The International Criminal Court and the Recognition of the Palestinian Authority as a Palestinian State
Ambassador Dore Gold with Diane Morrison
· The Palestinian Authority's January 22, 2009, declaration to the Office of the Prosecutor of the International Criminal Court (ICC) amounts to an official request to confirm that the PA can be considered as a state for purposes of ICC jurisdiction et the 1995 Israeli-Palestinian Interim Agreement which created the PA established a fundamental principle: "Neither side shall initiate or take any step that will change the status of the West Bank and the Gaza Strip pending the outcome of the Permanent Status negotiations."
· It is at least doubtful that the ICC would want to become involved in an attempt to effect a material breach of the only valid and legally binding framework that has governed, and continues to govern, the relationship between Israel and the Palestinians.
· If the Palestinian Authority, acting as a non-state entity, succeeds in achieving standing in the ICC, then any political community contemplating a move to political independence or statehood will be motivated to follow suit.
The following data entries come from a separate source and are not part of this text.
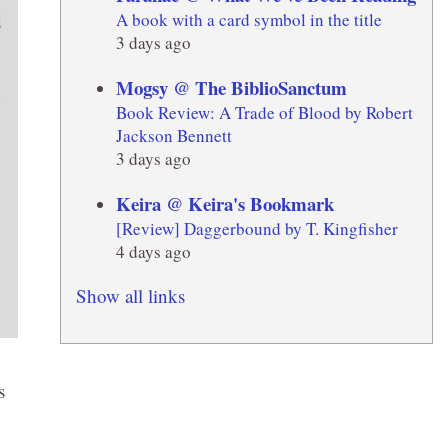
A book with a card symbol in the title
d
3 days ago
Mogsy @ The BiblioSanctum
Book Review: A Trade of Blood by Robert
Jackson Bennett
3 days ago
Keira @ Keira's Bookmark
[Review] Daggerbound by T. Kingfisher
4 days ago
Show all links
s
The Chechens, Basques, Tibetans, Sudanese Christians, and Kurds immediately come to mind.
· While some academics try to argue that a State of Palestine existed following the demise of the Ottoman Empire and the creation of the British Mandate, the Palestinian Arab leadership at the time saw their country as part of Southern Syria and their demand was for the reconnection of Palestine with Syria rather than for an independent Palestinian state.
· The Principal Allied Powers that drafted the postwar Treaty of Sevres and the Mandate for Palestine in 1920 did not specifically assign political rights to the local Arab population, but clearly promoted the re-establishment of a Jewish "national home."
· To retroactively revise the political status and reinvent the area as an already existing Arab state or as a precursor to a would-be Arab state of Palestine would be tantamount to wiping out the historical and legal roots of the State of Israel and the internationally recognized rights of the Jewish people to a homeland in Palestine.
· Finally, inserting the issue of ICC jurisdiction into the present environment in Israeli-Palestinian negotiations is likely to fortify Palestinian intransigence at the peace table, since PA negotiators will feel that they can fall back on unilateralist options instead of compromising in order to reach an agreement.